Safe Haven is the latest Nicholas Sparks adaptation, taking the novelist's standard tropes (romance in the Carolinas, dead relatives, kisses in the rain) and adding some thriller elements to spice up the mix. This comes via Katie (Julianne Hough), a woman we first meet covered in the blood and apparently running for her life. Katie is then shown trying to escape town on a bus with a detective (David Lyons) in hot pursuit. She succeeds and finds herself in a tiny as can be coastal town in the aforementioned part of the country.
What follows in a decently engaging romance between Katie and Alex (Josh Duhamel), a widowed father of two who runs the neighborhood store. This is standard Sparks stuff, told once again by Lasse Hallstrom, the crafter of another of the author’s adaptations (Dear John). When Safe Haven is about a wounded woman trying to let someone in again and a man making his first steps into back into love, the movie engages simply. Hough and Duhamel have an easy charm together with breezy personalities. Alex’s kids, particularly the very young Lexi (Mimi Kirkland) are a nice addition too. Kirkland is highly enjoyable, funny in the way kids are actually funny and without the quirks or traits that filmmakers often shove onto children to make them more unique.

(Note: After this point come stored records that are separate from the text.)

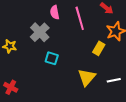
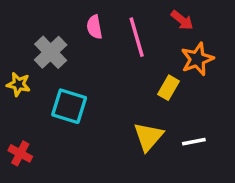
gray cross: (40, 32) -> (51, 52), moved
cyan square: (52, 58) -> (69, 106), moved, size x1.5

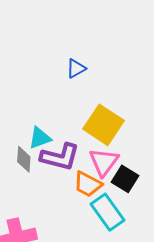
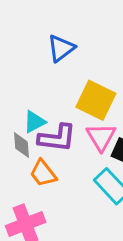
blue triangle: (76, 69) -> (61, 48), size x1.4
orange trapezoid: (88, 184) -> (43, 173), moved, turned 32

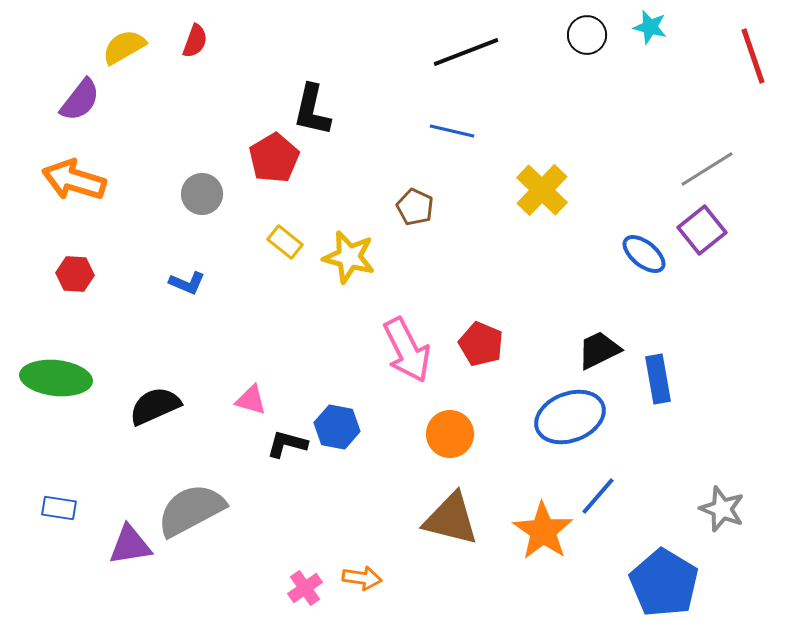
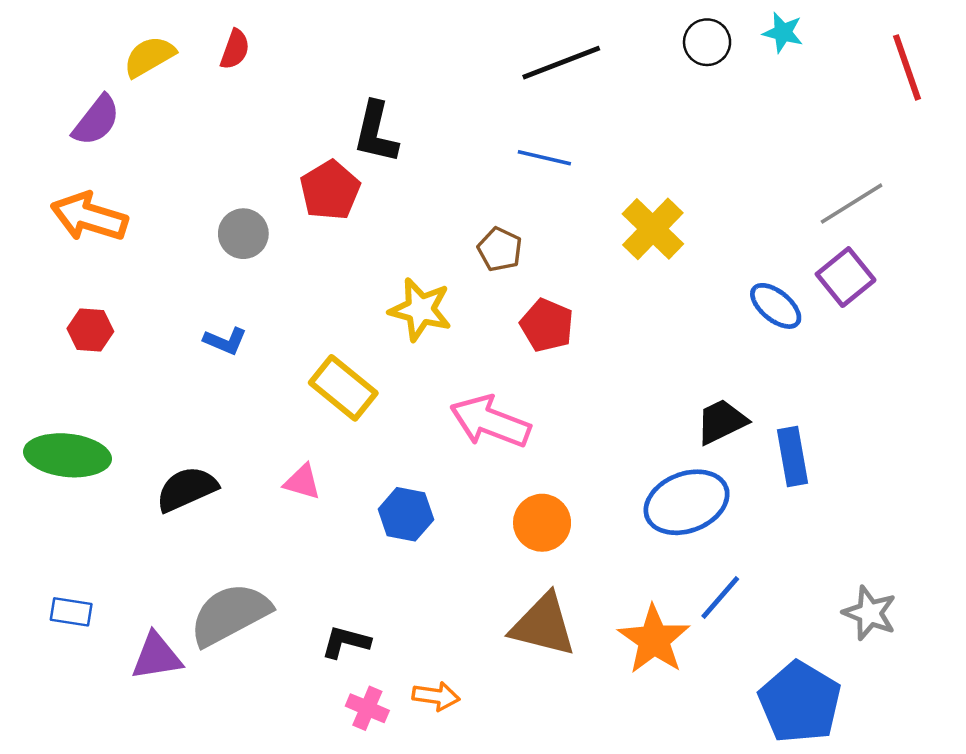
yellow rectangle: (285, 242) -> (343, 388), moved, size x1.6
red pentagon: (481, 344) -> (547, 325), moved
pink arrow: (407, 350) -> (490, 422), turned 138
black L-shape: (287, 444) -> (346, 642), moved
pink cross: (305, 588) -> (367, 708), turned -32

If Safe Haven stuck to the lovey-dovey stuff as its sole trait, it would be a likable, not outstanding picture. Those thriller beats strain for credulity from early on and keep popping up every ten minutes or so to interrupt the compelling smooches. Hallstrom stages scenes of Lyons’ obsessive detective and his slowly revealed motives in a manner akin to a lackluster cop show. The music gets ominous, the colored get diluted and nothing other than mumbles and over-the-top threats make up the plotting. Apparently, the book ignores the mystery element of this narrative, laying out the facts of the matter from the first chapter. While that wouldn’t make these scenes click, it would undoubtedly make for a cleaner experience.
Sadly, well, not too sadly, this movie will likely be remembered solely for its final twist. It’s a bit of a head-scratcher in terms of its necessity and without question will leave many bewildered and tittering at the reveal. There’s a good hour in Safe Haven, it’s just all before the last act.
Safe Haven opens wide all across Seattle on Valentine’s Day.